His passion for cars brought him to a three-car garage on Madison Avenue.
“I’ve been here on my own with my family of course for 40 years, so I made it. I’m in Albany history,” Dunbrook said.
The history is all around you at the Dunbrook shop, with car manuals from the 1970s to an old 8-track tape. But sadly, this chapter in history is coming to a close.
After 40 years, George is closing shop. He says the business has changed. Gone are the days of a tune-up or a quick oil change, instead replaced by new tech.
“In the old days, all you needed to know how to do was swing a hammer, and now you not only have to swing a hammer, but you need to use your brain, too, to figure out what the computer tells you when the check engine light goes on,” Dunbrook said.

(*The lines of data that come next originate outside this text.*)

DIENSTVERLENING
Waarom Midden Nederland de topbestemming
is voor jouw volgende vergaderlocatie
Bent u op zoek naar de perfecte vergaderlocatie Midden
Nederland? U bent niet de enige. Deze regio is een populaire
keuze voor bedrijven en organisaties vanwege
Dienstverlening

Those computers and scanners that he is talking about are now commonplace in the classroom for future mechanics like Isaiah Smith, who’s learning how to work with electric cars in the Hudson Valley Community College automotive program.
“If you look, there’s just a lot of stuff. Engine stuff, transmission, ABS, BCM, ECM stuff,” Smith said. “And you kind of have to know what you’re doing, but you can still figure out if [you] don’t know what you’re doing.”

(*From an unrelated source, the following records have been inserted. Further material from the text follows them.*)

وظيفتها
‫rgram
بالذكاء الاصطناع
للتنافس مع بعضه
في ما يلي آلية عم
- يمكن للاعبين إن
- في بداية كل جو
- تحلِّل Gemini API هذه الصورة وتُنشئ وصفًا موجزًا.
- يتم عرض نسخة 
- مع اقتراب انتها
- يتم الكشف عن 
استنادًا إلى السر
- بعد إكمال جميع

Smith and his classmates have traded in the classic tools for keyboards, monitors and even the latest models of electric cars on the market.
“They are completely different vehicles. But it’s been a slow change, and I’ve learned as I’ve gone along,” HVCC Automotive Professor Dr. Chris McNally said. “So you have to be open to that change. And you have to be able to learn and continue to learn.”
With one year left in school before he graduates, Smith knows he needs to expand his knowledge of cars as the industry grows, because no two days or even cars are always alike.
“Maybe one day, you’re putting a new ECM into a brand new car, and then the next day, you’re working on some 1985 rusted-out truck and you’re trying to put a new parking brake on it,” Smith said. “You never know what’s going to come through the door.”
As he chronicles his 40 years of mechanic history, Dunbrook parts with the industry with a piece of advice for the next generation.
“Get up on the tech, stay up on the tech and get good at what you do,” Dunbrook said.